Presence of the primer at the 5' end only affects the overlap calculation itself, not the actual process of merging reads, because the merging process only cares about the bases in the region of overlap (aside from all the other quality control stuff). That is, you'd simply update the calculation to take into account primer removal, by subtracting out the primer lengths from both your sequence data and that of the expected amplicon length. If your expected amplicon is 464 bp, and your primers are 38 bp (i.e. 17 + 21) then your new expected amplicon length is 426 bp (assuming the amplicon length was originally calculated containing the primers). Thus, your overlap calculation would be based on this value. Does this make sense?

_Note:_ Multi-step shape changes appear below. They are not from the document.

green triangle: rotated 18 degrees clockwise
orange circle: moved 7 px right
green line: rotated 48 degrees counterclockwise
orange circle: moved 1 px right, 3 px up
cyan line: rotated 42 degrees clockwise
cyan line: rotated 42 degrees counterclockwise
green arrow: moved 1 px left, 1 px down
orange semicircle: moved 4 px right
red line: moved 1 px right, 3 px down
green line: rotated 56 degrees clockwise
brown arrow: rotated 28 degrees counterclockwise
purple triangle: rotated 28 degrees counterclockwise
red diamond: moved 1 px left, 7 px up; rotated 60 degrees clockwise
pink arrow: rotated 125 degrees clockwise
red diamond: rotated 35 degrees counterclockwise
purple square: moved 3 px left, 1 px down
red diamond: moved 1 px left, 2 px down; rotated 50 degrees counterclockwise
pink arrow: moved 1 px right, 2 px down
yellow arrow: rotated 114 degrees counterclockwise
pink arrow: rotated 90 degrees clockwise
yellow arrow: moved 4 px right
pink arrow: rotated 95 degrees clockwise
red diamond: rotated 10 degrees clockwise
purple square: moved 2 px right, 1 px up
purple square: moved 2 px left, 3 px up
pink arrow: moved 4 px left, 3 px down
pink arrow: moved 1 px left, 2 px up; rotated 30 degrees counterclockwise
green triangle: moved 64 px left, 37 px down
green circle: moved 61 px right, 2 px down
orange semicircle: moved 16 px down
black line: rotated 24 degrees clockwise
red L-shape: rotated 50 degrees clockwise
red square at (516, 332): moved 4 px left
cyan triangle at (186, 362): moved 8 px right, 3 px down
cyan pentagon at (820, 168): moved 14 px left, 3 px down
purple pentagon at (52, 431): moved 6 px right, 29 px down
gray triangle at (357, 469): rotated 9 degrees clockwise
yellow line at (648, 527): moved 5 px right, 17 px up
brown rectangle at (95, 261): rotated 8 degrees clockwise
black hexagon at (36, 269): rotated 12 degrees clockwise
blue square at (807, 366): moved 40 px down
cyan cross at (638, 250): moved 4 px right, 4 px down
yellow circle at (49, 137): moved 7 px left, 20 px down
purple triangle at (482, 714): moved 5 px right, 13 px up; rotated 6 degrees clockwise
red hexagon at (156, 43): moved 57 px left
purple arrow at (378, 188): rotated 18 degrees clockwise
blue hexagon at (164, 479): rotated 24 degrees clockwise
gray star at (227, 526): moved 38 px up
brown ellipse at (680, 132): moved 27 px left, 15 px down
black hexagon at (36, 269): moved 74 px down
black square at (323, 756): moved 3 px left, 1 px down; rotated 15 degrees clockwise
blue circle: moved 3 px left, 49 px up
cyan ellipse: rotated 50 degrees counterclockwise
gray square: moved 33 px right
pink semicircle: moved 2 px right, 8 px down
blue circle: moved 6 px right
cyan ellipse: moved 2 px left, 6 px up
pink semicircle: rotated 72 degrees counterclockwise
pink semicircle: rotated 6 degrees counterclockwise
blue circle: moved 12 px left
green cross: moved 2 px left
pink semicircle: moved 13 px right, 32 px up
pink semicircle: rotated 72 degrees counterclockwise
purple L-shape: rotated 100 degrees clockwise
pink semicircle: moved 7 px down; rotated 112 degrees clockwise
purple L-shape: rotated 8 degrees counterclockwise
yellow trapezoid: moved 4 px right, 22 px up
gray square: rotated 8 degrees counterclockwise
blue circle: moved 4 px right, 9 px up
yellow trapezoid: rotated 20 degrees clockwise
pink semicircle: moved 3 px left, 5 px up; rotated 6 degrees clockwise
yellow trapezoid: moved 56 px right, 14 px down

Hard to say, but you can proceed with DADA2 / deblur trimming option. I've had to do this when the sequencing company would not provide the primer sequences (proprietary), but the did give me the trimming positions. In this case I had no choice but to use the trimming features of DADA2 / deblur.

I am thinking it may be safer to simply just use the forward reads. I feel that you may be losing too much data by trying to merge them. Again, many users, including myself, have processed data by only using the forward reads. I'd strongly suggest that you processing the data two ways: by using the forward reads only, and with your merged data. From there you can make a judgement call as to which best fits your expectations.

MicrobeManager · October 4, 2021, 6:15pm

This finally makes way more sense. I didn't realize I should subtract the primer length from the expected amplicon, I thought it was only subtracted from the read length. The forward primer has an additional TGCGA at the beginning, making it 22 bp. So my expected amplicon would then be 464 - 43 = 421 bp. Each read is 250 bp, so the new forward would be 228 and the new reverse would be 229 after cutting. So: (228 + 229) - 421 = 36 overlap.

I just ran DADA2 again with the cut sequences and set trunc-len-f to 228 and trunc-len-r to 229 and I got these results:

II'm not sure if some of the percentages are too low (I don't honestly know what a good percentage filtered / non-chimeric is based on number of starting reads) but it looks much better than before for the cutadapt modified data. I might try to trim them down more and see how that goes, and do a set with forward reads only as well.

SoilRotifer · October 4, 2021, 7:01pm

Oh wow, this is a great improvement! Nice work!

It appears that you are averaging ~ 70%, which is what I've hit with a few data sets. I think this might be sufficient for you to proceed. Of course, you can always play around a little more, but as long as the data is sufficient to address your research questions you might be good to go.

Sounds like a good plan. Keep us posted!

MicrobeManager · October 4, 2021, 7:19pm

Yes, this is much better! Thank you for your time and help, I have learned a lot from this discussion!

system · November 5, 2021, 1:19am

This topic was automatically closed 31 days after the last reply. New replies are no longer allowed.